• [What the task asks]: Only the lines from the one with "Oyster House on" to the end of the data, both ends included, should be output, exactly as they stand and without pictures.

========================

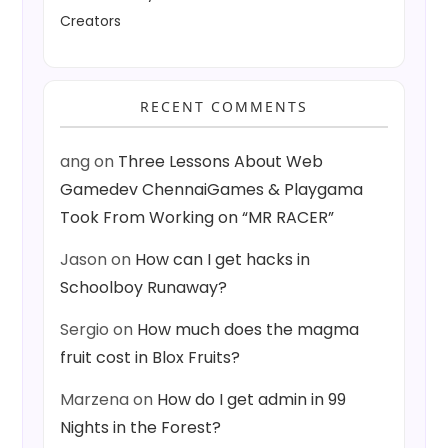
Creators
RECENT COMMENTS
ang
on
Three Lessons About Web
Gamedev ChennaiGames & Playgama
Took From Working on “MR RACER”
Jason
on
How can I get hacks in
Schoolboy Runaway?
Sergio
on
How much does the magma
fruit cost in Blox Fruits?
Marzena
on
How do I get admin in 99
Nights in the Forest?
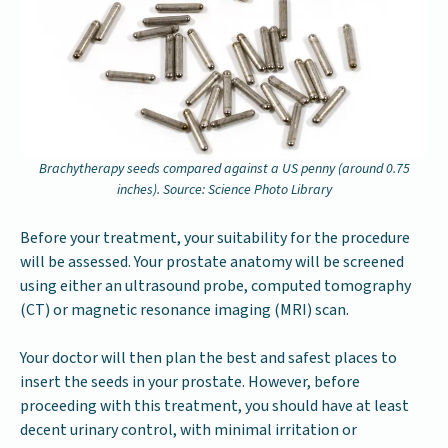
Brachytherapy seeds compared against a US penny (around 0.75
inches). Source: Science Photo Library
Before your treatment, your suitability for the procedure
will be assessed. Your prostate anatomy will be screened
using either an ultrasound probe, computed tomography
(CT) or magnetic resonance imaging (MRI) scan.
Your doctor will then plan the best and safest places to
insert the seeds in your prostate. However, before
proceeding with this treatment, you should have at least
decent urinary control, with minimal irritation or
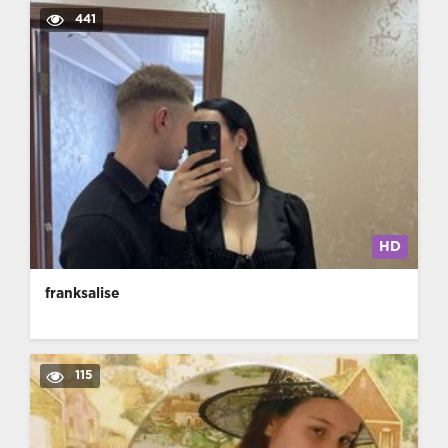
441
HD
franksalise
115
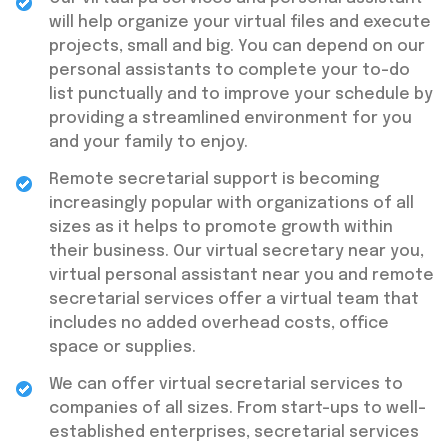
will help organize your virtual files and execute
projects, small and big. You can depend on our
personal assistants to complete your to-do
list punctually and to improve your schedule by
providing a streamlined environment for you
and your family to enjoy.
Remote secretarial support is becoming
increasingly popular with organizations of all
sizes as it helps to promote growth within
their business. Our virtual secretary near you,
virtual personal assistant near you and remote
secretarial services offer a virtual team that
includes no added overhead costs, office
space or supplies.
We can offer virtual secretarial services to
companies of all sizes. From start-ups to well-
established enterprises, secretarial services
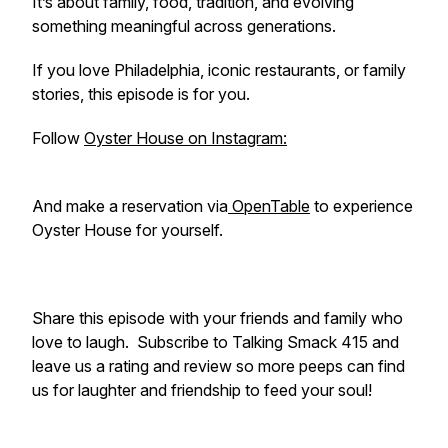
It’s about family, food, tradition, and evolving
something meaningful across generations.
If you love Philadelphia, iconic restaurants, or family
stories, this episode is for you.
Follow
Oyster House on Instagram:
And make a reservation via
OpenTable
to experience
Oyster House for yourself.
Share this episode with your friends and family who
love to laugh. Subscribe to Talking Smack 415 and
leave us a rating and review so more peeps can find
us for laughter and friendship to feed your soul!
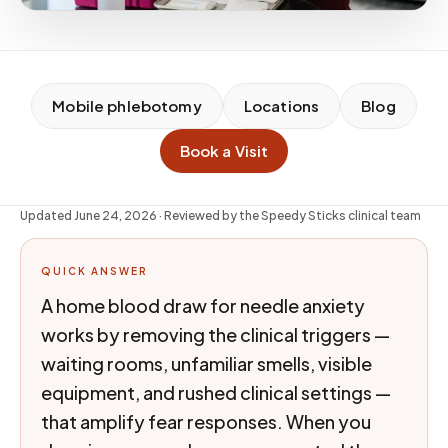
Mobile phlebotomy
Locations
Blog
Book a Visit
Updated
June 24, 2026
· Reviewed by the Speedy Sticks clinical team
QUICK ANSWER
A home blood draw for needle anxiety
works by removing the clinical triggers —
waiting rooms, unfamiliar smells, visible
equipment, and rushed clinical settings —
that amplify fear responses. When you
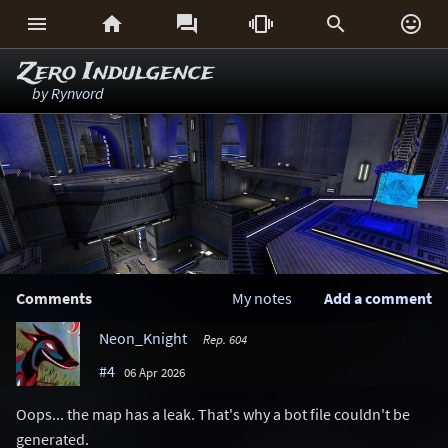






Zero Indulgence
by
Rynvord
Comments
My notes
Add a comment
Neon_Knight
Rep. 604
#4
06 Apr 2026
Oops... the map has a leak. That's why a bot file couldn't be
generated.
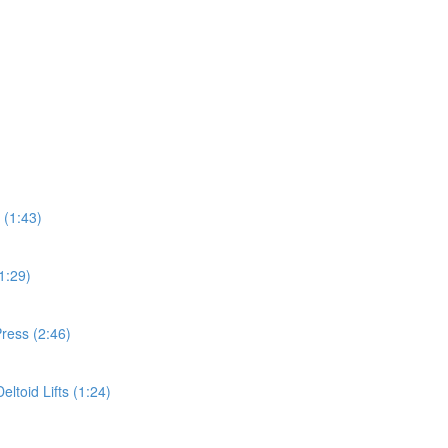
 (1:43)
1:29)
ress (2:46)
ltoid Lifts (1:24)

========================

• [Result below]:
Oyster House on Instagram:
And make a reservation via
OpenTable
to experience
Oyster House for yourself.
Share this episode with your friends and family who
love to laugh. Subscribe to Talking Smack 415 and
leave us a rating and review so more peeps can find
us for laughter and friendship to feed your soul!
Mobile phlebotomy
Locations
Blog
Book a Visit
Updated
June 24, 2026
· Reviewed by the Speedy Sticks clinical team
QUICK ANSWER
A home blood draw for needle anxiety
works by removing the clinical triggers —
waiting rooms, unfamiliar smells, visible
equipment, and rushed clinical settings —
that amplify fear responses. When you






Zero Indulgence
by
Rynvord
Comments
My notes
Add a comment
Neon_Knight
Rep. 604
#4
06 Apr 2026
Oops... the map has a leak. That's why a bot file couldn't be
generated.
 (1:43)
1:29)
ress (2:46)
ltoid Lifts (1:24)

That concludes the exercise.